There have been numerous examples of these hoax hate crimes in recent years - particularly in the so-called Trump era that has been said to have ushered in a new atmosphere of racism and bigotry that has 'emboldened' bigots to commit crimes that they would have wanted to commit but couldn't under previous administrations.

Examples of hoax hate crimes involve vandalisation of property with hateful slogans or symbols, claims of physical attack and/or verbal assault, death threats, and even church arson. These hoaxes have been seen all over the place from college campuses and the US Air Force, and committed by everyone from poor people to celebrities.

The reasons for perpetrating such a hoax are numerous: 
  1. Gains in social capital from victim status, 
  2. Monetary gain (GoFundMe campaigns are almost a dead give-away), 
  3. Enflaming racial/societal tensions, and/or;
  4. Attempt to distract from one's own misconduct.
In these cases of hoax hate crimes, the crime that is fabricated is often one wherein a racist symbol or action is made against a person of colour. The perpetrator is often said to be a Trump supporter and is almost always a white man, and that makes the person a white nationalist in the eyes of the media. There are exceptions, but the trend is apparent.


It is apparent that perpetrators of hoax hate crimes are attempting to take advantage of the charged political climate and the anti-Trump bias in the media and culture at large. 
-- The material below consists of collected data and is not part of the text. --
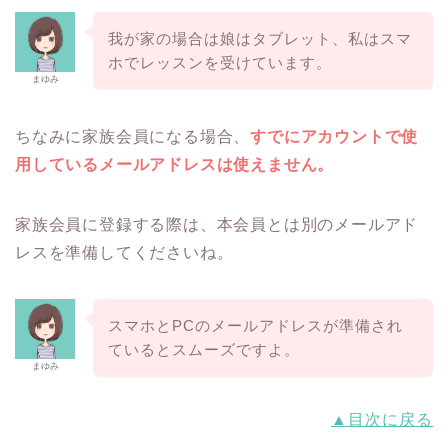
我が家の場合は娘はタブレット、私はスマ
ホでレッスンを受けています。
まゆみ
ちなみに家族会員になる場合、
すでにアカウントで使
用しているメールアドレスは使えません。
家族会員に登録する際は、本会員とは別のメールアド
レスを準備してくださいね。
スマホとPCのメールアドレスが準備され
ているとスムーズですよ。
まゆみ
▲目次に戻る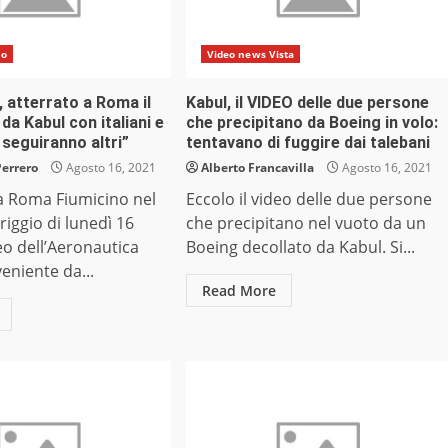
do
Video news Vista
 atterrato a Roma il
Kabul, il VIDEO delle due persone
da Kabul con italiani e
che precipitano da Boeing in volo:
 seguiranno altri”
tentavano di fuggire dai talebani
Perrero
Agosto 16, 2021
Alberto Francavilla
Agosto 16, 2021
 a Roma Fiumicino nel
Eccolo il video delle due persone
iggio di lunedì 16
che precipitano nel vuoto da un
eo dell’Aeronautica
Boeing decollato da Kabul. Si...
veniente da...
Read More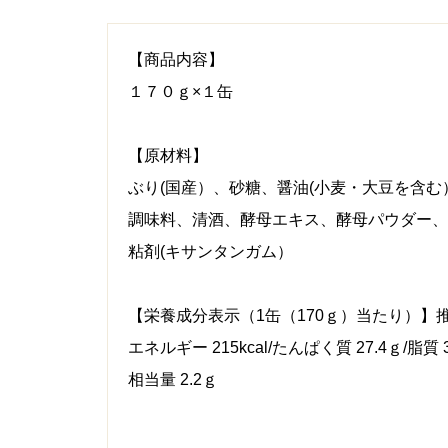
【商品内容】
１７０ｇ×１缶
【原材料】
ぶり(国産）、砂糖、醤油(小麦・大豆を含
調味料、清酒、酵母エキス、酵母パウダー、
粘剤(キサンタンガム）
【栄養成分表示（1缶（170ｇ）当たり）】
エネルギー 215kcal/たんぱく質 27.4ｇ/脂質 
相当量 2.2ｇ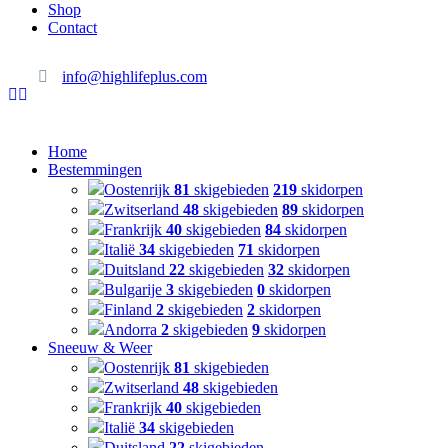
Shop
Contact
info@highlifeplus.com
Home
Bestemmingen
Oostenrijk
81
skigebieden
219
skidorpen
Zwitserland
48
skigebieden
89
skidorpen
Frankrijk
40
skigebieden
84
skidorpen
Italië
34
skigebieden
71
skidorpen
Duitsland
22
skigebieden
32
skidorpen
Bulgarije
3
skigebieden
0
skidorpen
Finland
2
skigebieden
2
skidorpen
Andorra
2
skigebieden
9
skidorpen
Sneeuw & Weer
Oostenrijk
81
skigebieden
Zwitserland
48
skigebieden
Frankrijk
40
skigebieden
Italië
34
skigebieden
Duitsland
22
skigebieden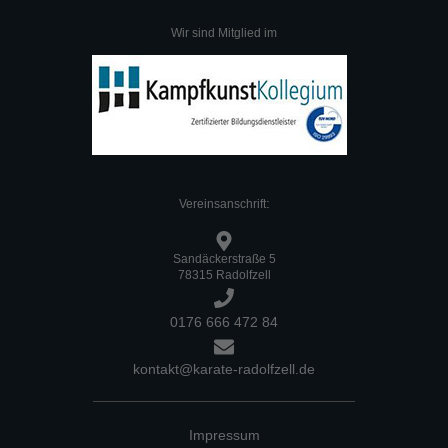
Wir sind Mitglied im
:
Vereinsanschrift
Sandäckerstraße 5
78315 Radolfzell
0176 666 472 84
kontakt@karate-radolfzell.de
Impressum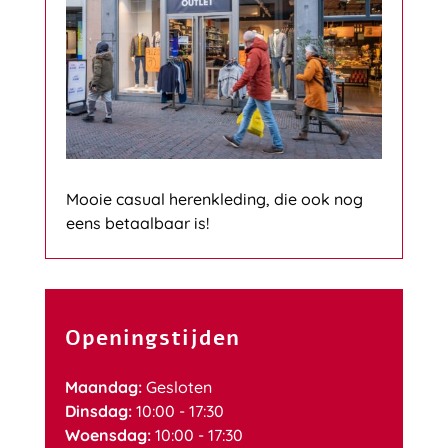
Mooie casual herenkleding, die ook nog
eens betaalbaar is!
Openingstijden
Maandag:
Gesloten
Dinsdag:
10:00 - 17:30
Woensdag:
10:00 - 17:30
So, let us take the now-infamous hoax hate case involving Jussie Smollet

To reiterate his case: Smollet first received a threatening letter with a stick-figure of a man hanging from a tree alongside the words 'You will die black ni**er.' The letter was also laced with a white powder that was later determined to be Tylenol. About a week later, Smollet was walking home from a Subway at night when he was jumped by two assailants who tied a 'rope' around his neck, poured bleach on him and yelled racist and homophobic epithets whilst exclaiming 'this is MAGA [Make America Great Again] country!'. Smollet reported this to the police and maintained that his story was true in interviews only to have the investigation come back around to him and find him to be suspect in fabricating the crime.  

Before being found out, Smollet was interviewed and he insisted on the racial, homophobic, and political nature of the attack. 

So, when we look at the hate crime criteria and apply them to this case what do we get? Taking the 'victim' to refer to the framed individual(s) and their identity, and the crime (the 'it') being the framing of an innocent person(s) based on race:

Was it:
  • Motivated by bias/hate/prejudice? Yes.
  • Caused/explained by bias/hate/prejudice? Yes, partly. There have been reports of fame-seeking/money.
Was there:
  • A discriminatory selection of 'victims'? Yes.
  • Expressions of bias/hate/prejudice towards the victim's group? Yes, partly.
Was it intended to:
  • Cause/risk additional harm of a particular sort? Unsure. 
  • Cause a certain harm/have a certain effect more generally? Unsure.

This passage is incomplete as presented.